> _Provided records_
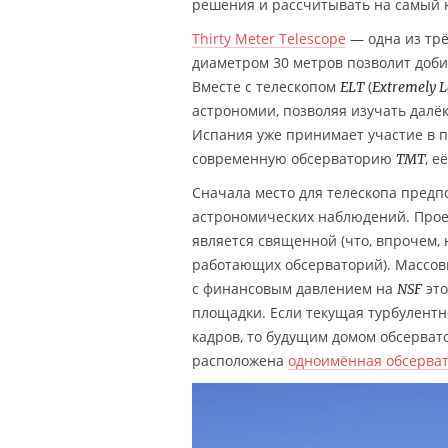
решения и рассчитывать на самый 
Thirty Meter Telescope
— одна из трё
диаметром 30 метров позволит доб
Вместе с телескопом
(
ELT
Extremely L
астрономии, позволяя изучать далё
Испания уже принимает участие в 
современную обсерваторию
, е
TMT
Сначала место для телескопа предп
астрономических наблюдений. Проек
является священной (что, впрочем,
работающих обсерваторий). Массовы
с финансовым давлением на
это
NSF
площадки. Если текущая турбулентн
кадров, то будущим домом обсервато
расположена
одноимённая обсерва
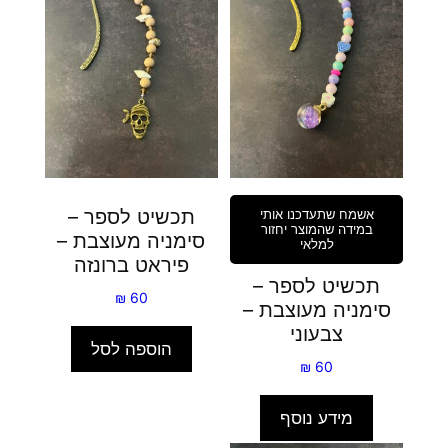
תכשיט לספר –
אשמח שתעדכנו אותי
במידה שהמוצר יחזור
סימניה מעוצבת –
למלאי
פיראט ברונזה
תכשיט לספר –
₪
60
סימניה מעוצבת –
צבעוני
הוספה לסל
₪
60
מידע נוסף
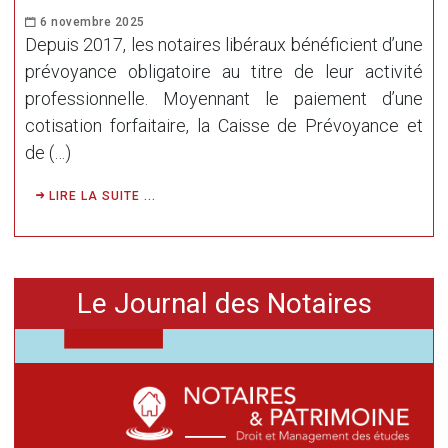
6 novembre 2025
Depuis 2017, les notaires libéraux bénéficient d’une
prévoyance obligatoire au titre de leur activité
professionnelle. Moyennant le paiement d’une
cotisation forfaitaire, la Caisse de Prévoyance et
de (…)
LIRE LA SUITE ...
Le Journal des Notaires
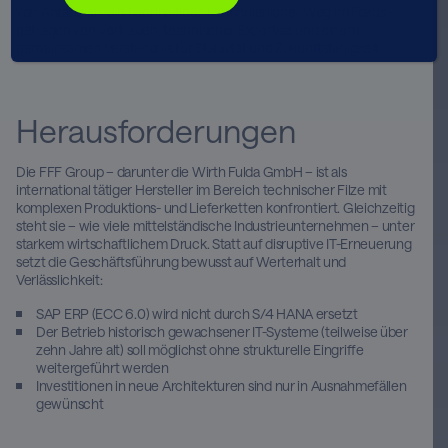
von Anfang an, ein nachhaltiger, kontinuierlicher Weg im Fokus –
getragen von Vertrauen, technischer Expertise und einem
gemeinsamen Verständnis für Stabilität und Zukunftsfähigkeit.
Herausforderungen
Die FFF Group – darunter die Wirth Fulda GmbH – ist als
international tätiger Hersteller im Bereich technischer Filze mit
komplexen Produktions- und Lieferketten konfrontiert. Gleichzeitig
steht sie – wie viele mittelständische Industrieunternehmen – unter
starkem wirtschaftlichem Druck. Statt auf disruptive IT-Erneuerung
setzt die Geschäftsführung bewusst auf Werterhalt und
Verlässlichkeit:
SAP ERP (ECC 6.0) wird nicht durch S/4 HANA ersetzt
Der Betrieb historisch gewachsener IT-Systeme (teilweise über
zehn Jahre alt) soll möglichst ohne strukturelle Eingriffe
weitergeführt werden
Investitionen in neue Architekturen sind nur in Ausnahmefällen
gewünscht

> _Task details_
From the data above, retype only the lines starting with the line with "Сначала место для телескопа предп" and going on through the line with "international tätiger Hersteller", exactly, leaving out the pictures.

> _Reply_
Сначала место для телескопа предп
астрономических наблюдений. Проек
является священной (что, впрочем,
работающих обсерваторий). Массовы
с финансовым давлением на
это
NSF
площадки. Если текущая турбулентн
кадров, то будущим домом обсервато
расположена
одноимённая обсерва
תכשיט לספר –
אשמח שתעדכנו אותי
במידה שהמוצר יחזור
סימניה מעוצבת –
למלאי
פיראט ברונזה
תכשיט לספר –
₪
60
סימניה מעוצבת –
צבעוני
הוספה לסל
₪
60
מידע נוסף
6 novembre 2025
Depuis 2017, les notaires libéraux bénéficient d’une
prévoyance obligatoire au titre de leur activité
professionnelle. Moyennant le paiement d’une
cotisation forfaitaire, la Caisse de Prévoyance et
de (…)
LIRE LA SUITE ...
Le Journal des Notaires
von Anfang an, ein nachhaltiger, kontinuierlicher Weg im Fokus –
getragen von Vertrauen, technischer Expertise und einem
gemeinsamen Verständnis für Stabilität und Zukunftsfähigkeit.
Herausforderungen
Die FFF Group – darunter die Wirth Fulda GmbH – ist als
international tätiger Hersteller im Bereich technischer Filze mit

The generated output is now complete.